Material for the task Block Start

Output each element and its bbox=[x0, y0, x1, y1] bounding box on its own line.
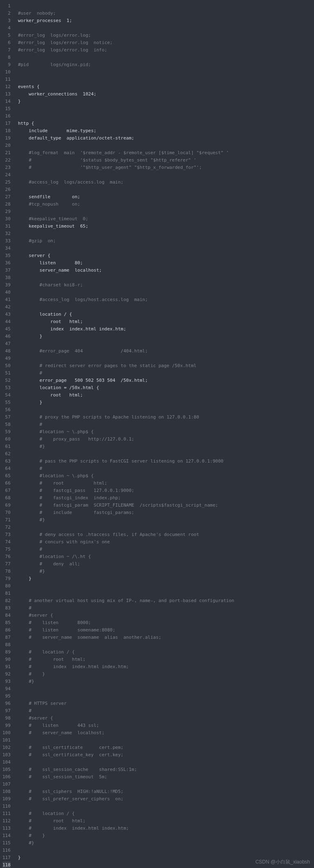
line-number[interactable]: 97 bbox=[2, 707, 11, 715]
line-number[interactable]: 28 bbox=[2, 201, 11, 208]
line-number[interactable]: 70 bbox=[2, 509, 11, 516]
code-line[interactable]: #keepalive_timeout 0; bbox=[18, 215, 314, 223]
code-line[interactable] bbox=[18, 737, 314, 744]
line-number[interactable]: 55 bbox=[2, 399, 11, 406]
code-line[interactable]: # root html; bbox=[18, 480, 314, 487]
line-number[interactable]: 8 bbox=[2, 54, 11, 61]
line-number[interactable]: 87 bbox=[2, 634, 11, 641]
code-line[interactable]: # bbox=[18, 465, 314, 472]
line-number[interactable]: 60 bbox=[2, 436, 11, 443]
code-line[interactable]: # deny all; bbox=[18, 560, 314, 568]
line-number[interactable]: 117 bbox=[2, 854, 11, 861]
line-number[interactable]: 85 bbox=[2, 619, 11, 627]
code-line[interactable] bbox=[18, 450, 314, 458]
code-area[interactable]: #user nobody;worker_processes 1; #error_… bbox=[14, 0, 314, 868]
code-line[interactable] bbox=[18, 24, 314, 32]
code-line[interactable]: # index index.html index.htm; bbox=[18, 825, 314, 832]
code-line[interactable]: # listen 8000; bbox=[18, 619, 314, 627]
code-line[interactable]: #tcp_nopush on; bbox=[18, 201, 314, 208]
code-line[interactable]: # ssl_session_timeout 5m; bbox=[18, 773, 314, 781]
line-number[interactable]: 41 bbox=[2, 296, 11, 303]
code-line[interactable]: #error_log logs/error.log info; bbox=[18, 46, 314, 54]
code-line[interactable]: # HTTPS server bbox=[18, 700, 314, 707]
code-line[interactable] bbox=[18, 142, 314, 149]
code-line[interactable]: # } bbox=[18, 832, 314, 839]
code-line[interactable] bbox=[18, 289, 314, 296]
code-line[interactable]: # ssl_prefer_server_ciphers on; bbox=[18, 795, 314, 803]
code-line[interactable]: #access_log logs/host.access.log main; bbox=[18, 296, 314, 303]
code-line[interactable]: #} bbox=[18, 443, 314, 450]
line-number[interactable]: 36 bbox=[2, 259, 11, 267]
code-line[interactable]: location = /50x.html { bbox=[18, 384, 314, 392]
line-number[interactable]: 63 bbox=[2, 458, 11, 465]
code-line[interactable]: # fastcgi_index index.php; bbox=[18, 494, 314, 502]
code-line[interactable]: server_name localhost; bbox=[18, 267, 314, 274]
line-number[interactable]: 91 bbox=[2, 663, 11, 671]
code-line[interactable]: # include fastcgi_params; bbox=[18, 509, 314, 516]
line-number[interactable]: 115 bbox=[2, 839, 11, 847]
line-number[interactable]: 23 bbox=[2, 164, 11, 171]
code-line[interactable]: #user nobody; bbox=[18, 10, 314, 17]
line-number[interactable]: 114 bbox=[2, 832, 11, 839]
code-line[interactable]: # fastcgi_param SCRIPT_FILENAME /scripts… bbox=[18, 502, 314, 509]
code-line[interactable]: # proxy the PHP scripts to Apache listen… bbox=[18, 414, 314, 421]
code-line[interactable]: # '"$http_user_agent" "$http_x_forwarded… bbox=[18, 164, 314, 171]
code-line[interactable]: # fastcgi_pass 127.0.0.1:9000; bbox=[18, 487, 314, 494]
code-line[interactable]: # location / { bbox=[18, 649, 314, 656]
code-line[interactable]: # bbox=[18, 421, 314, 428]
line-number[interactable]: 103 bbox=[2, 751, 11, 759]
code-line[interactable]: # bbox=[18, 604, 314, 612]
line-number[interactable]: 54 bbox=[2, 392, 11, 399]
code-line[interactable]: #server { bbox=[18, 612, 314, 619]
line-number[interactable]: 31 bbox=[2, 223, 11, 230]
line-number[interactable]: 35 bbox=[2, 252, 11, 259]
code-line[interactable] bbox=[18, 208, 314, 215]
line-number[interactable]: 90 bbox=[2, 656, 11, 663]
line-number[interactable]: 53 bbox=[2, 384, 11, 392]
code-line[interactable] bbox=[18, 355, 314, 362]
line-number[interactable]: 110 bbox=[2, 803, 11, 810]
code-line[interactable] bbox=[18, 76, 314, 83]
line-number[interactable]: 79 bbox=[2, 575, 11, 582]
code-line[interactable]: listen 80; bbox=[18, 259, 314, 267]
code-line[interactable]: } bbox=[18, 399, 314, 406]
code-line[interactable]: location / { bbox=[18, 311, 314, 318]
code-line[interactable]: # proxy_pass http://127.0.0.1; bbox=[18, 436, 314, 443]
line-number[interactable]: 75 bbox=[2, 546, 11, 553]
line-number[interactable]: 57 bbox=[2, 414, 11, 421]
code-line[interactable] bbox=[18, 69, 314, 76]
line-number[interactable]: 21 bbox=[2, 149, 11, 157]
line-number[interactable]: 42 bbox=[2, 303, 11, 311]
code-line[interactable] bbox=[18, 685, 314, 693]
line-number[interactable]: 100 bbox=[2, 729, 11, 737]
code-line[interactable]: #location ~ \.php$ { bbox=[18, 428, 314, 436]
code-line[interactable]: #log_format main '$remote_addr - $remote… bbox=[18, 149, 314, 157]
line-number[interactable]: 19 bbox=[2, 135, 11, 142]
code-line[interactable]: events { bbox=[18, 83, 314, 91]
code-line[interactable]: # server_name localhost; bbox=[18, 729, 314, 737]
line-number[interactable]: 74 bbox=[2, 538, 11, 546]
line-number[interactable]: 32 bbox=[2, 230, 11, 237]
line-number[interactable]: 64 bbox=[2, 465, 11, 472]
line-number[interactable]: 112 bbox=[2, 817, 11, 825]
line-number[interactable]: 58 bbox=[2, 421, 11, 428]
code-line[interactable]: # concurs with nginx's one bbox=[18, 538, 314, 546]
line-number[interactable]: 20 bbox=[2, 142, 11, 149]
line-number[interactable]: 118 bbox=[2, 861, 11, 868]
code-line[interactable]: #location ~ /\.ht { bbox=[18, 553, 314, 560]
line-number[interactable]: 34 bbox=[2, 245, 11, 252]
line-number[interactable]: 89 bbox=[2, 649, 11, 656]
code-line[interactable] bbox=[18, 303, 314, 311]
line-number[interactable]: 15 bbox=[2, 105, 11, 113]
line-number[interactable]: 84 bbox=[2, 612, 11, 619]
line-number[interactable]: 102 bbox=[2, 744, 11, 751]
code-line[interactable]: # ssl_certificate_key cert.key; bbox=[18, 751, 314, 759]
code-line[interactable]: } bbox=[18, 98, 314, 105]
line-number[interactable]: 52 bbox=[2, 377, 11, 384]
line-number[interactable]: 40 bbox=[2, 289, 11, 296]
code-line[interactable]: root html; bbox=[18, 318, 314, 326]
code-line[interactable]: # root html; bbox=[18, 656, 314, 663]
line-number[interactable]: 86 bbox=[2, 627, 11, 634]
line-number[interactable]: 109 bbox=[2, 795, 11, 803]
code-line[interactable]: #} bbox=[18, 516, 314, 524]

Material for the task Block End

*Problem to solve*: Images stay out, but the rest of the data above must be repeated exactly.

*Result of the task*:
Output each element and its bbox=[x0, y0, x1, y1] bounding box on its own line.
line-number[interactable]: 97 bbox=[2, 707, 11, 715]
line-number[interactable]: 28 bbox=[2, 201, 11, 208]
line-number[interactable]: 70 bbox=[2, 509, 11, 516]
code-line[interactable]: #keepalive_timeout 0; bbox=[18, 215, 314, 223]
code-line[interactable] bbox=[18, 737, 314, 744]
line-number[interactable]: 55 bbox=[2, 399, 11, 406]
code-line[interactable]: # root html; bbox=[18, 480, 314, 487]
line-number[interactable]: 8 bbox=[2, 54, 11, 61]
line-number[interactable]: 87 bbox=[2, 634, 11, 641]
code-line[interactable]: # bbox=[18, 465, 314, 472]
line-number[interactable]: 60 bbox=[2, 436, 11, 443]
code-line[interactable]: # deny all; bbox=[18, 560, 314, 568]
line-number[interactable]: 117 bbox=[2, 854, 11, 861]
line-number[interactable]: 85 bbox=[2, 619, 11, 627]
code-line[interactable] bbox=[18, 450, 314, 458]
code-area[interactable]: #user nobody;worker_processes 1; #error_… bbox=[14, 0, 314, 868]
code-line[interactable] bbox=[18, 24, 314, 32]
code-line[interactable]: # index index.html index.htm; bbox=[18, 825, 314, 832]
code-line[interactable]: # listen 8000; bbox=[18, 619, 314, 627]
code-line[interactable]: #tcp_nopush on; bbox=[18, 201, 314, 208]
code-line[interactable]: # ssl_session_timeout 5m; bbox=[18, 773, 314, 781]
line-number[interactable]: 41 bbox=[2, 296, 11, 303]
code-line[interactable]: #error_log logs/error.log info; bbox=[18, 46, 314, 54]
code-line[interactable]: # HTTPS server bbox=[18, 700, 314, 707]
code-line[interactable] bbox=[18, 142, 314, 149]
code-line[interactable]: # } bbox=[18, 832, 314, 839]
code-line[interactable] bbox=[18, 289, 314, 296]
code-line[interactable]: # ssl_prefer_server_ciphers on; bbox=[18, 795, 314, 803]
code-line[interactable]: #access_log logs/host.access.log main; bbox=[18, 296, 314, 303]
code-line[interactable]: #} bbox=[18, 443, 314, 450]
line-number[interactable]: 36 bbox=[2, 259, 11, 267]
code-line[interactable]: location = /50x.html { bbox=[18, 384, 314, 392]
line-number[interactable]: 63 bbox=[2, 458, 11, 465]
code-line[interactable]: # fastcgi_index index.php; bbox=[18, 494, 314, 502]
code-line[interactable]: server_name localhost; bbox=[18, 267, 314, 274]
line-number[interactable]: 91 bbox=[2, 663, 11, 671]
code-line[interactable]: # include fastcgi_params; bbox=[18, 509, 314, 516]
line-number[interactable]: 115 bbox=[2, 839, 11, 847]
line-number[interactable]: 23 bbox=[2, 164, 11, 171]
code-line[interactable]: #user nobody; bbox=[18, 10, 314, 17]
line-number[interactable]: 114 bbox=[2, 832, 11, 839]
code-line[interactable]: # fastcgi_param SCRIPT_FILENAME /scripts… bbox=[18, 502, 314, 509]
code-line[interactable]: # proxy the PHP scripts to Apache listen… bbox=[18, 414, 314, 421]
code-line[interactable]: # '"$http_user_agent" "$http_x_forwarded… bbox=[18, 164, 314, 171]
code-line[interactable]: # fastcgi_pass 127.0.0.1:9000; bbox=[18, 487, 314, 494]
code-line[interactable]: # location / { bbox=[18, 649, 314, 656]
code-line[interactable]: # bbox=[18, 421, 314, 428]
line-number[interactable]: 103 bbox=[2, 751, 11, 759]
code-line[interactable]: # bbox=[18, 604, 314, 612]
line-number[interactable]: 54 bbox=[2, 392, 11, 399]
code-line[interactable]: #server { bbox=[18, 612, 314, 619]
line-number[interactable]: 31 bbox=[2, 223, 11, 230]
line-number[interactable]: 35 bbox=[2, 252, 11, 259]
code-line[interactable] bbox=[18, 208, 314, 215]
line-number[interactable]: 90 bbox=[2, 656, 11, 663]
line-number[interactable]: 53 bbox=[2, 384, 11, 392]
code-line[interactable] bbox=[18, 355, 314, 362]
line-number[interactable]: 110 bbox=[2, 803, 11, 810]
code-line[interactable] bbox=[18, 76, 314, 83]
line-number[interactable]: 79 bbox=[2, 575, 11, 582]
code-line[interactable]: listen 80; bbox=[18, 259, 314, 267]
code-line[interactable]: } bbox=[18, 399, 314, 406]
code-line[interactable]: location / { bbox=[18, 311, 314, 318]
code-line[interactable]: # proxy_pass http://127.0.0.1; bbox=[18, 436, 314, 443]
line-number[interactable]: 75 bbox=[2, 546, 11, 553]
line-number[interactable]: 57 bbox=[2, 414, 11, 421]
code-line[interactable] bbox=[18, 69, 314, 76]
line-number[interactable]: 21 bbox=[2, 149, 11, 157]
line-number[interactable]: 42 bbox=[2, 303, 11, 311]
code-line[interactable] bbox=[18, 685, 314, 693]
line-number[interactable]: 100 bbox=[2, 729, 11, 737]
code-line[interactable]: #location ~ \.php$ { bbox=[18, 428, 314, 436]
code-line[interactable]: #log_format main '$remote_addr - $remote… bbox=[18, 149, 314, 157]
line-number[interactable]: 19 bbox=[2, 135, 11, 142]
code-line[interactable]: events { bbox=[18, 83, 314, 91]
code-line[interactable]: # server_name localhost; bbox=[18, 729, 314, 737]
line-number[interactable]: 74 bbox=[2, 538, 11, 546]
line-number[interactable]: 32 bbox=[2, 230, 11, 237]
line-number[interactable]: 64 bbox=[2, 465, 11, 472]
line-number[interactable]: 112 bbox=[2, 817, 11, 825]
line-number[interactable]: 58 bbox=[2, 421, 11, 428]
code-line[interactable]: # concurs with nginx's one bbox=[18, 538, 314, 546]
line-number[interactable]: 20 bbox=[2, 142, 11, 149]
line-number[interactable]: 118 bbox=[2, 861, 11, 868]
code-line[interactable]: #location ~ /\.ht { bbox=[18, 553, 314, 560]
line-number[interactable]: 34 bbox=[2, 245, 11, 252]
line-number[interactable]: 89 bbox=[2, 649, 11, 656]
code-line[interactable] bbox=[18, 303, 314, 311]
line-number[interactable]: 15 bbox=[2, 105, 11, 113]
line-number[interactable]: 84 bbox=[2, 612, 11, 619]
line-number[interactable]: 102 bbox=[2, 744, 11, 751]
code-line[interactable]: # ssl_certificate_key cert.key; bbox=[18, 751, 314, 759]
code-line[interactable]: } bbox=[18, 98, 314, 105]
line-number[interactable]: 52 bbox=[2, 377, 11, 384]
line-number[interactable]: 40 bbox=[2, 289, 11, 296]
code-line[interactable]: root html; bbox=[18, 318, 314, 326]
code-line[interactable]: # root html; bbox=[18, 656, 314, 663]
line-number[interactable]: 86 bbox=[2, 627, 11, 634]
line-number[interactable]: 109 bbox=[2, 795, 11, 803]
code-line[interactable]: #} bbox=[18, 516, 314, 524]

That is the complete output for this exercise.